Moving forward, Clearday will focus on its mission to provide transformative, new non-acute care service models that extend the ability for those with Alzheimer’s, dementia, or other chronic, lifestyle-limiting conditions to live at home and delay the need for residential care.
Clearday offers a spectrum of innovative services designed to help families successfully support the care of their loved ones in the home environment, as well as B2B partnership programs that enable traditional home care and home health services businesses to elevate and enhance their services with Clearday offerings.
“We are delighted with the new ‘CLRD’ ticker symbol,” said Clearday’s Chairman and CEO Jim Walesa. “When trading commences under ‘CLRD’ on October 8, we will achieve yet another milestone in our journey to make non-acute care solutions more affordable, accessible, and convenient, not only for older Americans who require care, but also for those who support them at home.”
Clearday™ is an innovative non-acute longevity health care services company with a modern, hopeful vision for making high quality care options more accessible, affordable, and empowering for older Americans and those who love and care for them.

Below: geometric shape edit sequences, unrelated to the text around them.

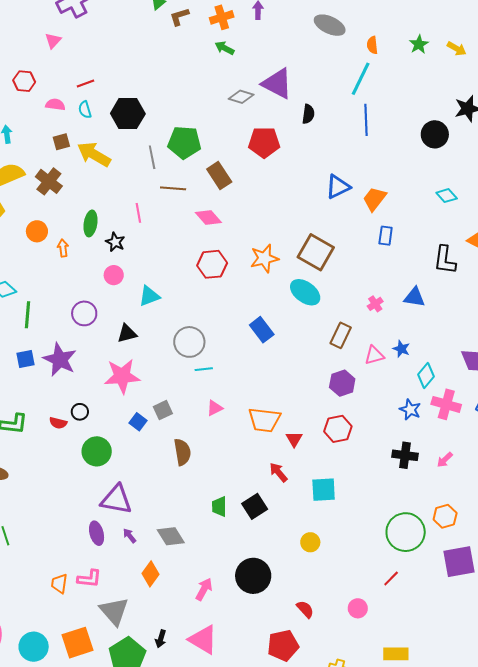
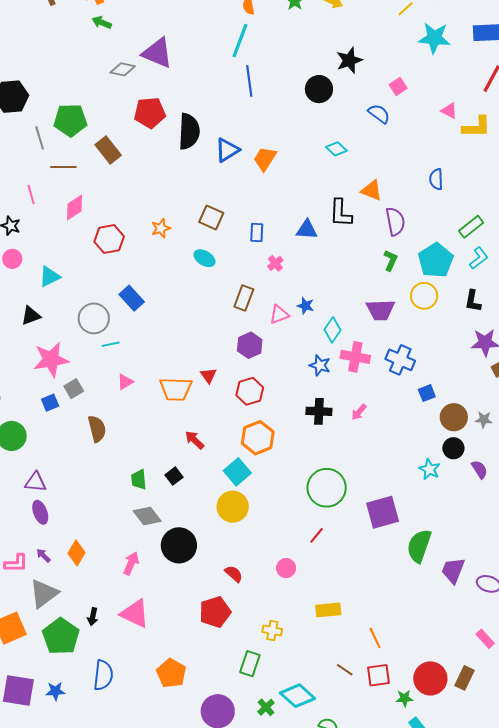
black semicircle: (308, 114) -> (189, 131), moved, size x1.8
pink diamond: (208, 217) -> (75, 207), moved, turned -76
blue rectangle: (386, 236) -> (257, 232), moved
brown square: (316, 252) -> (211, 217), size x0.7
orange star: (264, 258) -> (161, 228), size x0.7
cyan ellipse: (305, 292) -> (204, 258), size x0.7
blue triangle: (415, 297) -> (307, 230), moved
blue rectangle: (262, 330) -> (132, 298), moved
pink star: (122, 376) -> (51, 360), moved
blue square: (138, 422) -> (50, 403), turned 36
red triangle: (294, 439) -> (208, 375), moved
cyan square: (324, 490) -> (237, 472), moved, turned -32
purple triangle: (116, 500) -> (36, 482), size x0.7
black square: (255, 506) -> (174, 476), size x0.7
orange hexagon: (445, 516) -> (258, 438), moved, size x1.4
purple ellipse: (97, 533) -> (40, 512), moved
purple arrow: (130, 536) -> (43, 555), moved
gray diamond: (171, 536) -> (147, 516), moved
yellow circle: (310, 542) -> (233, 507), size x1.6
gray triangle: (114, 611) -> (44, 594), turned 40

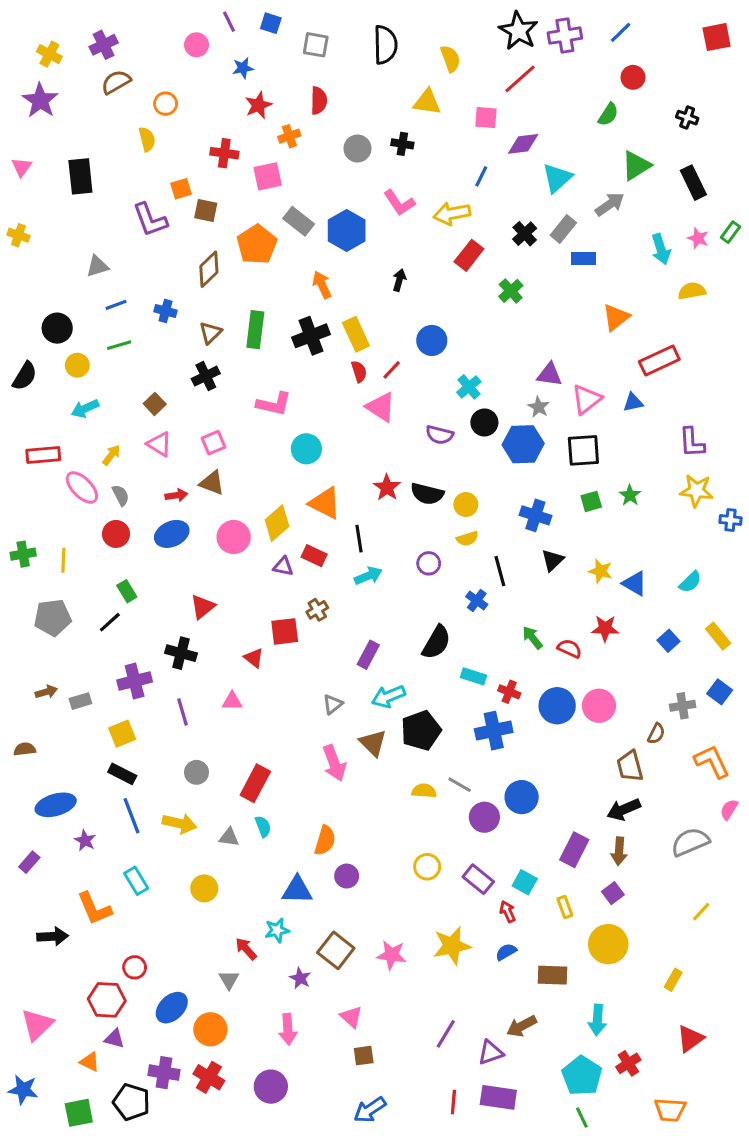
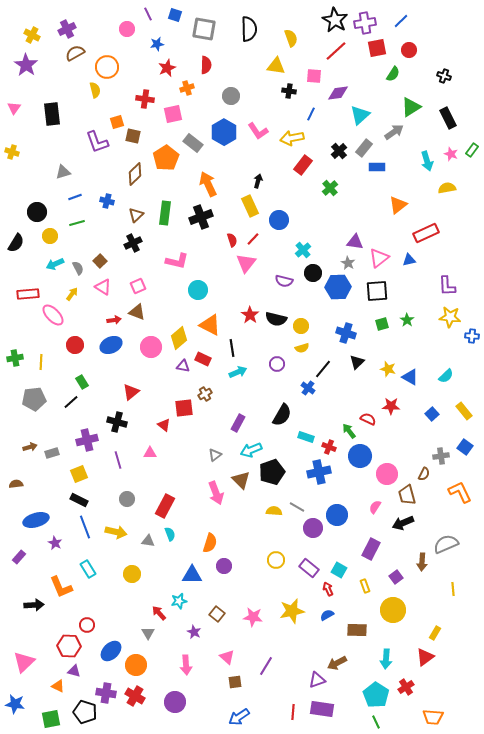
red square: (717, 37) -> (377, 48), moved
gray square: (316, 45) -> (204, 29), size x1.4
orange circle: (166, 104) -> (107, 67), size x1.5
black cross: (402, 144) -> (289, 91), moved
blue hexagon: (347, 231) -> (224, 132), moved
orange arrow: (322, 285) -> (208, 184), size x1.4
yellow rectangle: (356, 334) -> (250, 206), moved
pink triangle: (381, 407) -> (246, 263), turned 35
gray semicircle: (121, 495) -> (78, 268), moved
black line: (500, 571) -> (323, 369), turned 54
green arrow: (532, 638) -> (349, 431), moved
pink circle: (599, 706) -> (387, 474), moved
pink semicircle: (729, 809) -> (375, 507), moved
brown arrow: (619, 851) -> (422, 562), moved
yellow line: (701, 912) -> (453, 589), turned -48
brown square: (336, 950) -> (217, 614), size x0.7
purple line: (446, 1034) -> (266, 666), moved
red triangle: (690, 1039) -> (425, 657), moved

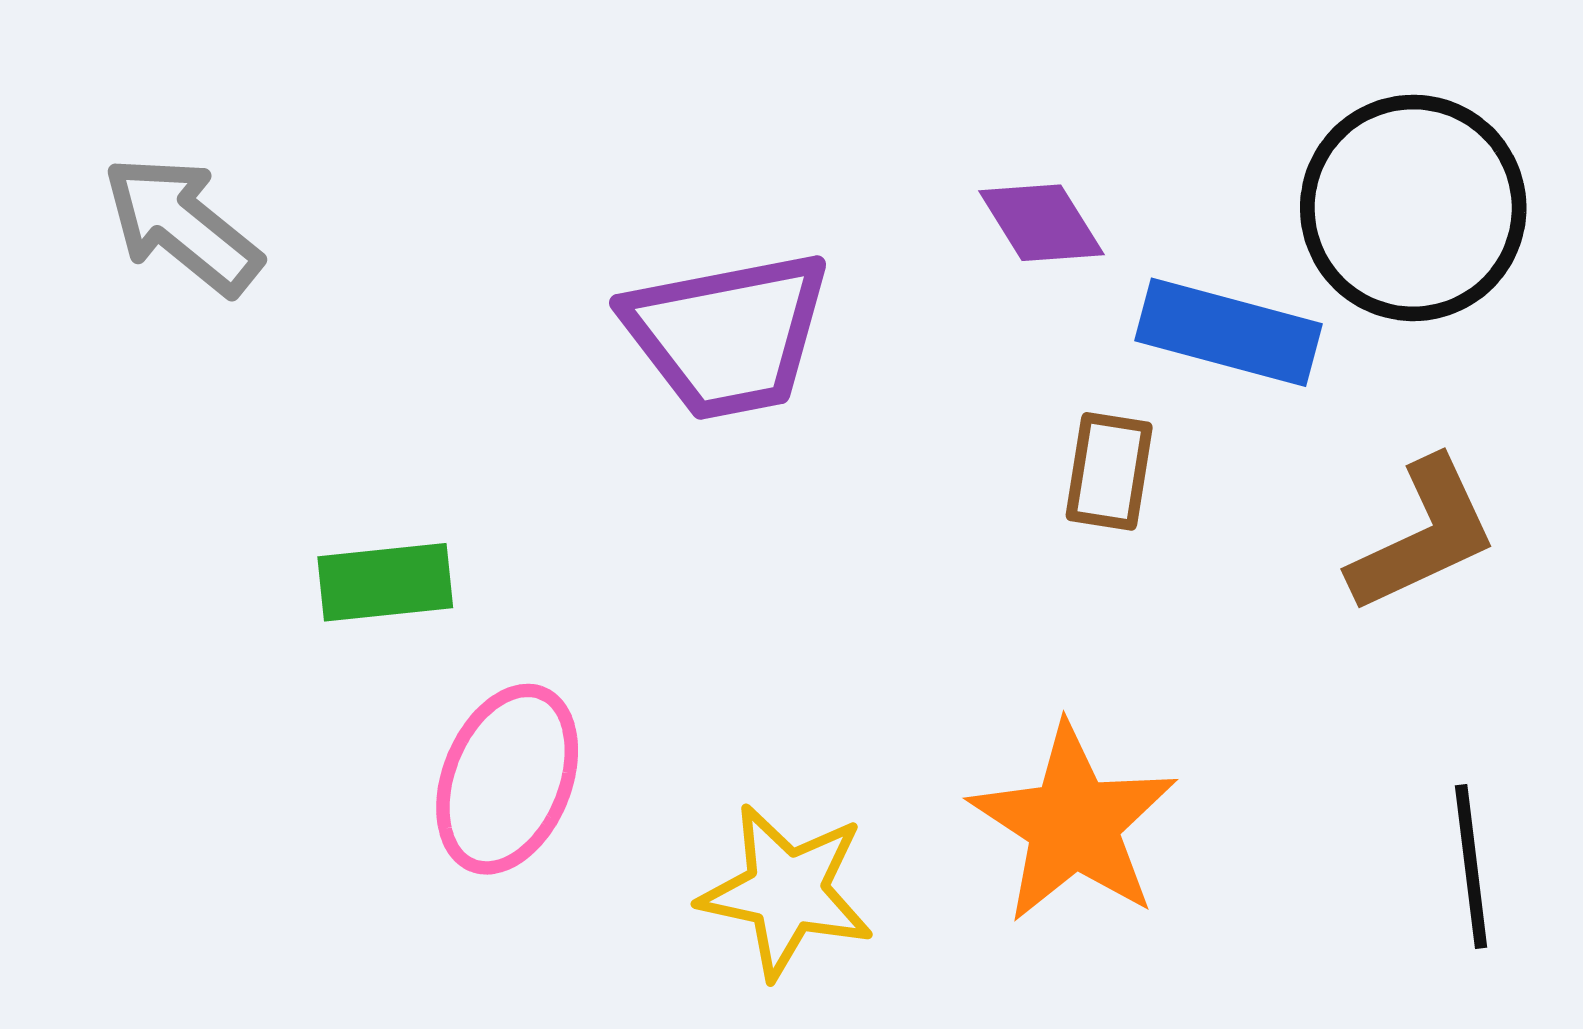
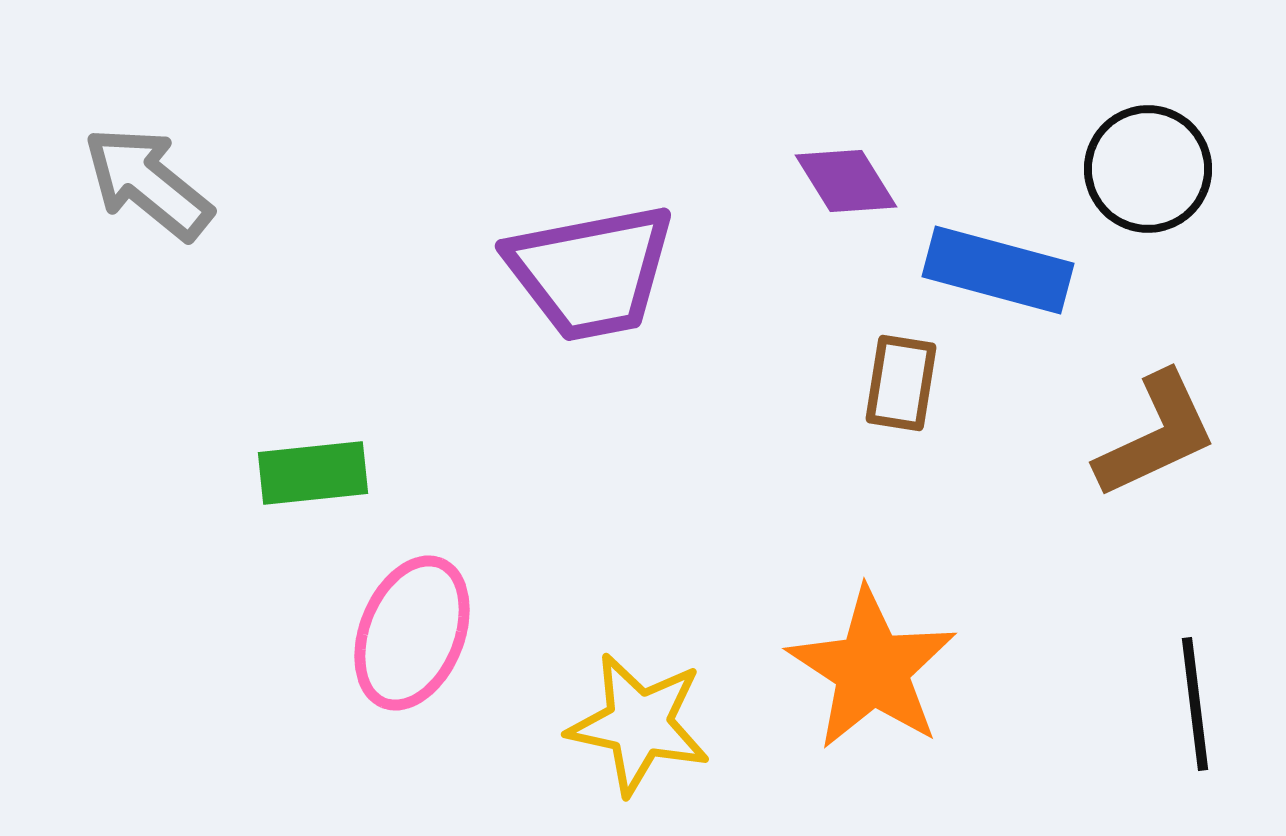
black circle: (1413, 208) -> (1148, 169), size x0.7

Clearday has decade-long experience in non-acute longevity care through its subsidiary Memory Care America, which operates highly rated residential memory care communities in four U.S. states. Clearday at Home – its digital service – brings Clearday to the intersection of telehealth, Software-as-a-Service (SaaS), and subscription-based content.
Learn more about Clearday at www.myclearday.com.
Learn more about Clearday at Home at www.cleardayathome.com.
Learn more about Clearday Clubs at clubs.myclearday.com.
Learn more about the Clearday Network at https://business.cleardayathome.com
No Offer or Solicitation
This communication is not intended to be and shall not constitute an offer to sell, the solicitation of an offer to sell or an offer to buy or the solicitation of an offer to buy any securities, or a solicitation of any vote or approval, nor shall there be any sale of securities in any jurisdiction in which such offer, solicitation or sale would be unlawful prior to registration or qualification under the securities laws of any such jurisdiction. No offer of securities shall be made except by means of a prospectus meeting the requirements of Section 10 of the Securities Act of 1933, as amended.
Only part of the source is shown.